Exercise - Where a line below holds the string "доме", that line goes into the answer.

Data for processing -
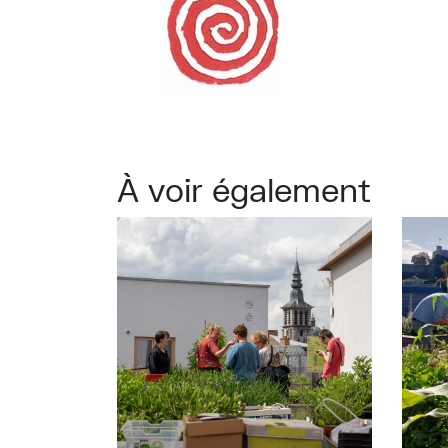
À voir également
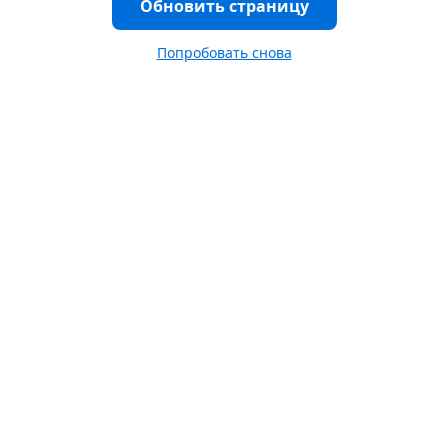
Обновить страницу
Попробовать снова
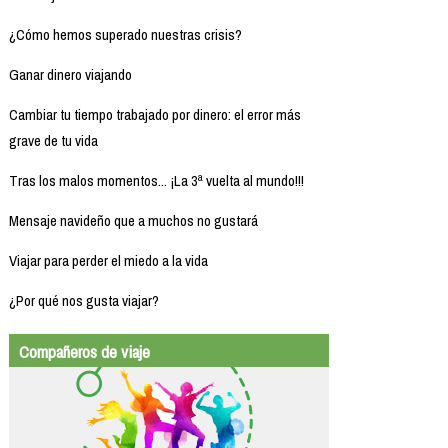
¿Cómo hemos superado nuestras crisis?
Ganar dinero viajando
Cambiar tu tiempo trabajado por dinero: el error más
grave de tu vida
Tras los malos momentos... ¡La 3ª vuelta al mundo!!!
Mensaje navideño que a muchos no gustará
Viajar para perder el miedo a la vida
¿Por qué nos gusta viajar?
Compañeros de viaje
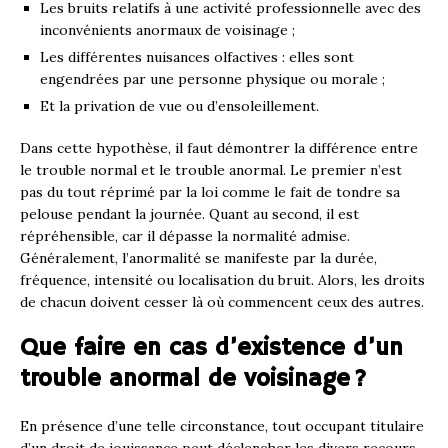
Les bruits relatifs à une activité professionnelle avec des
inconvénients anormaux de voisinage ;
Les différentes nuisances olfactives : elles sont
engendrées par une personne physique ou morale ;
Et la privation de vue ou d’ensoleillement.
Dans cette hypothèse, il faut démontrer la différence entre
le trouble normal et le trouble anormal. Le premier n’est
pas du tout réprimé par la loi comme le fait de tondre sa
pelouse pendant la journée. Quant au second, il est
répréhensible, car il dépasse la normalité admise.
Généralement, l’anormalité se manifeste par la durée,
fréquence, intensité ou localisation du bruit. Alors, les droits
de chacun doivent cesser là où commencent ceux des autres.
Que faire en cas d’existence d’un
trouble anormal de voisinage ?
En présence d’une telle circonstance, tout occupant titulaire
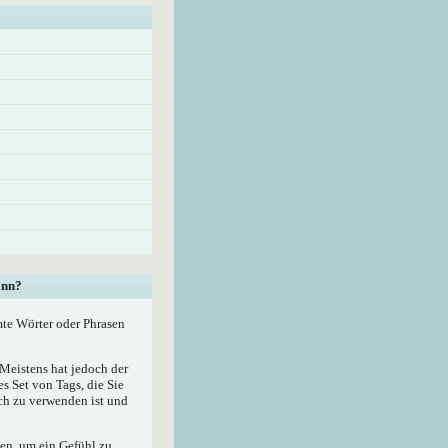
ann?
mte Wörter oder Phrasen
eistens hat jedoch der
 Set von Tags, die Sie
ach zu verwenden ist und
zen, um ein Gefühl zu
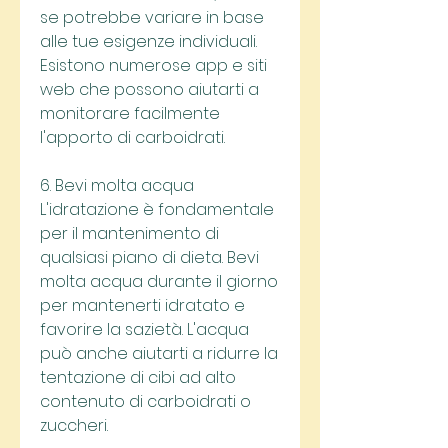
se potrebbe variare in base 
alle tue esigenze individuali. 
Esistono numerose app e siti 
web che possono aiutarti a 
monitorare facilmente 
l'apporto di carboidrati.
6. Bevi molta acqua
L'idratazione è fondamentale 
per il mantenimento di 
qualsiasi piano di dieta. Bevi 
molta acqua durante il giorno 
per mantenerti idratato e 
favorire la sazietà. L'acqua 
può anche aiutarti a ridurre la 
tentazione di cibi ad alto 
contenuto di carboidrati o 
zuccheri.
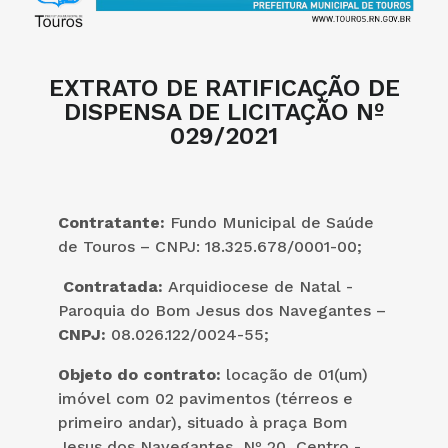
EXTRATO DE RATIFICAÇÃO DE
DISPENSA DE LICITAÇÃO Nº
029/2021
Contratante:
Fundo Municipal de Saúde
de Touros – CNPJ: 18.325.678/0001-00;
Contratada:
Arquidiocese de Natal -
Paroquia do Bom Jesus dos Navegantes –
CNPJ:
08.026.122/0024-55;
Objeto do contrato:
locação de 01(um)
imóvel com 02 pavimentos (térreos e
primeiro andar), situado à praça Bom
Jesus dos Navegantes, Nº 20, Centro -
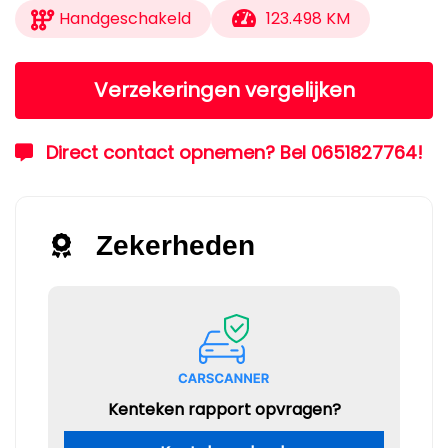
Handgeschakeld
123.498 KM
Verzekeringen vergelijken
Direct contact opnemen? Bel 0651827764!
Zekerheden
Kenteken rapport opvragen?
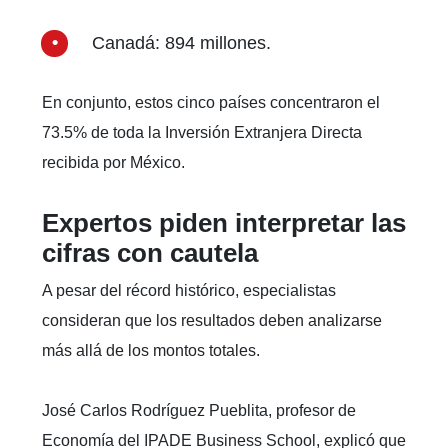
Canadá: 894 millones.
En conjunto, estos cinco países concentraron el
73.5% de toda la Inversión Extranjera Directa
recibida por México.
Expertos piden interpretar las
cifras con cautela
A pesar del récord histórico, especialistas
consideran que los resultados deben analizarse
más allá de los montos totales.
José Carlos Rodríguez Pueblita, profesor de
Economía del IPADE Business School, explicó que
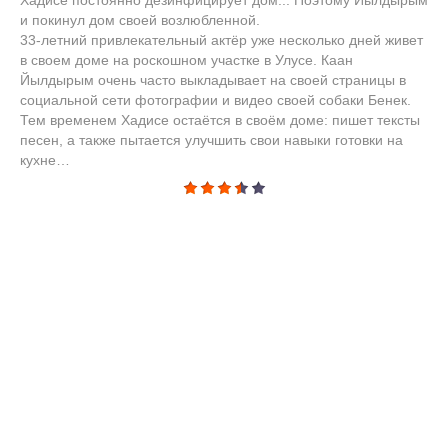
Хадисе постоянно дезинфицирует дом... Поэтому Йылдырым
и покинул дом своей возлюбленной.
33-летний привлекательный актёр уже несколько дней живет
в своем доме на роскошном участке в Улусе. Каан
Йылдырым очень часто выкладывает на своей страницы в
социальной сети фотографии и видео своей собаки Бенек.
Тем временем Хадисе остаётся в своём доме: пишет тексты
песен, а также пытается улучшить свои навыки готовки на
кухне…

Written answer -
в своем доме на роскошном участке в Улусе. Каан
Тем временем Хадисе остаётся в своём доме: пишет тексты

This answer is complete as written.